The required output is the line that contains "esta será la form" and every line after it, each written out exactly, up to the end of the entries.

Page-level text extractions:
Content starts
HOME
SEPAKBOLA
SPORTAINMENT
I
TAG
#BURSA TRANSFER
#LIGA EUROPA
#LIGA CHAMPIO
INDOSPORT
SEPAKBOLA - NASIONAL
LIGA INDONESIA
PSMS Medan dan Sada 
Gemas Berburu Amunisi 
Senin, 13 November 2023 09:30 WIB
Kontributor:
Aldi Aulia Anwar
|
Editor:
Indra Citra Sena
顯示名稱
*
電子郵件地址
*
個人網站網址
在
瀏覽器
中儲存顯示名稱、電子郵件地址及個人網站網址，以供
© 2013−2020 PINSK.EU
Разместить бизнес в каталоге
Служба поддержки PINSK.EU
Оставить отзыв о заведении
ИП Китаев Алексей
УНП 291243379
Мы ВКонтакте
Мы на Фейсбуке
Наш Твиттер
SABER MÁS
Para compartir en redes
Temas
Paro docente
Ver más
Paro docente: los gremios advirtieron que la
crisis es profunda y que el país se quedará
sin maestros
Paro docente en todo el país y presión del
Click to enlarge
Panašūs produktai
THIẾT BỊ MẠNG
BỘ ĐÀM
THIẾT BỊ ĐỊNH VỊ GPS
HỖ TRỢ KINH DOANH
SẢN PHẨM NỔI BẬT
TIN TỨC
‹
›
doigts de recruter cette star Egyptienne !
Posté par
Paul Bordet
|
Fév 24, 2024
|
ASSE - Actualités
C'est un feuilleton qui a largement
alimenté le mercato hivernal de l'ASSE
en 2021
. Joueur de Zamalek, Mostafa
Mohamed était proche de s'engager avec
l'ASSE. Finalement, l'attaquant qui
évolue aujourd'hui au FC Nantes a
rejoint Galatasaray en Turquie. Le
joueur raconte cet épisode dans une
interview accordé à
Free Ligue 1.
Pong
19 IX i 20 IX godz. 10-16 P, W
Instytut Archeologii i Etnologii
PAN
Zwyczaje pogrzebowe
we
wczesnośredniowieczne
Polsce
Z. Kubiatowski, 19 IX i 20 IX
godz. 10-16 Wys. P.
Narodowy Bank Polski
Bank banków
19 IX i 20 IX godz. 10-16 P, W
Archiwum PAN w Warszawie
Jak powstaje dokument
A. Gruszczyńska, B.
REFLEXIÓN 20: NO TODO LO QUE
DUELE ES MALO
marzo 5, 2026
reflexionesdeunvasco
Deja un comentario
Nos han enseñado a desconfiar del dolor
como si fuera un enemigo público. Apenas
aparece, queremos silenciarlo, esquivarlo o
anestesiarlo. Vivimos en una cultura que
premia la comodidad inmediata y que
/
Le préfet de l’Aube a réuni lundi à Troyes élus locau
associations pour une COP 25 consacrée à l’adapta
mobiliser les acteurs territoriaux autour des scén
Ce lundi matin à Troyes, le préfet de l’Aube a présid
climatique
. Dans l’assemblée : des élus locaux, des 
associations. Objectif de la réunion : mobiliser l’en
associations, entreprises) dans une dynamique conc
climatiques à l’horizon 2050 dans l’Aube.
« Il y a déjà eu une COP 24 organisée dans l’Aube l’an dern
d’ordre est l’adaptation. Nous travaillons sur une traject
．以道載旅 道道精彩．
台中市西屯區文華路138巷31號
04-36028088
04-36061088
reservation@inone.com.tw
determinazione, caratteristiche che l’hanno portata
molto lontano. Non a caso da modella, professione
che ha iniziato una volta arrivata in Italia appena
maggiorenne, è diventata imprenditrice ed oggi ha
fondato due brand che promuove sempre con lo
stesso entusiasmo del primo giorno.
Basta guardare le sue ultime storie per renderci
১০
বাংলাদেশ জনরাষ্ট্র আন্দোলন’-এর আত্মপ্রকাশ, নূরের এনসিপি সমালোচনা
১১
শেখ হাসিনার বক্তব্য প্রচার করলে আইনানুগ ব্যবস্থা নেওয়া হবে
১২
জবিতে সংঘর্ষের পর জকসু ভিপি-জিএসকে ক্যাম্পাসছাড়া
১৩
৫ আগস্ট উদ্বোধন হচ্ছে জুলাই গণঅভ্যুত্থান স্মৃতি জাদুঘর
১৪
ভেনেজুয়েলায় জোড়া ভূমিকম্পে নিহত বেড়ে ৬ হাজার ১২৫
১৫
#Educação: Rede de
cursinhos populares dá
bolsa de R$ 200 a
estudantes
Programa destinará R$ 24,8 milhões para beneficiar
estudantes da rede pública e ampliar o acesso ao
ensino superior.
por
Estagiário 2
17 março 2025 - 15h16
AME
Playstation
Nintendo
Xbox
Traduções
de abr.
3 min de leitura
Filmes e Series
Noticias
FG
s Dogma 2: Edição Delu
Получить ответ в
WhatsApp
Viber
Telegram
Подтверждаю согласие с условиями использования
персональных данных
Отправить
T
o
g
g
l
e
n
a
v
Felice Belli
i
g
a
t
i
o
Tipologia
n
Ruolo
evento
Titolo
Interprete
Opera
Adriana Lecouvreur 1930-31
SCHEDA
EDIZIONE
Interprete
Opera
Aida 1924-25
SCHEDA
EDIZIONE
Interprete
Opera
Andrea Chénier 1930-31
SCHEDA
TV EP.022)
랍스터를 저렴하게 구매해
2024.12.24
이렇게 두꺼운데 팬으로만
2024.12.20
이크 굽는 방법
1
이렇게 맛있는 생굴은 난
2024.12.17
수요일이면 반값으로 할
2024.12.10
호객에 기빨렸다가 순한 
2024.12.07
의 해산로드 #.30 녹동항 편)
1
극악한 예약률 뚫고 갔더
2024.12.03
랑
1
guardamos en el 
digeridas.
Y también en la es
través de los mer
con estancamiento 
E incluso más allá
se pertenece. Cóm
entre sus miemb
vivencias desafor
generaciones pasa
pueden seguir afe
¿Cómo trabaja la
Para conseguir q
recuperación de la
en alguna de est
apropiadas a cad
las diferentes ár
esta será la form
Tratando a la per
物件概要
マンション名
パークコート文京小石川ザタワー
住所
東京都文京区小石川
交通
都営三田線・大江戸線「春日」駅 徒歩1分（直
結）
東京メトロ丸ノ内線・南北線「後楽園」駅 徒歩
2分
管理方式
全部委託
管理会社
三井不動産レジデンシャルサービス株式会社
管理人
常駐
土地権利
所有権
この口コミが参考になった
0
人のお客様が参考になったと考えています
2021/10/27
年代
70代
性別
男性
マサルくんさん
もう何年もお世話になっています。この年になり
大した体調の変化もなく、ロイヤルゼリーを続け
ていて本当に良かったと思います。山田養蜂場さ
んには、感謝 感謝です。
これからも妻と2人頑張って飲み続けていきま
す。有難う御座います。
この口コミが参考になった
Content ends
▸ Answer for the task:
esta será la form
Tratando a la per
物件概要
マンション名
パークコート文京小石川ザタワー
住所
東京都文京区小石川
交通
都営三田線・大江戸線「春日」駅 徒歩1分（直
結）
東京メトロ丸ノ内線・南北線「後楽園」駅 徒歩
2分
管理方式
全部委託
管理会社
三井不動産レジデンシャルサービス株式会社
管理人
常駐
土地権利
所有権
この口コミが参考になった
0
人のお客様が参考になったと考えています
2021/10/27
年代
70代
性別
男性
マサルくんさん
もう何年もお世話になっています。この年になり
大した体調の変化もなく、ロイヤルゼリーを続け
ていて本当に良かったと思います。山田養蜂場さ
んには、感謝 感謝です。
これからも妻と2人頑張って飲み続けていきま
す。有難う御座います。
この口コミが参考になった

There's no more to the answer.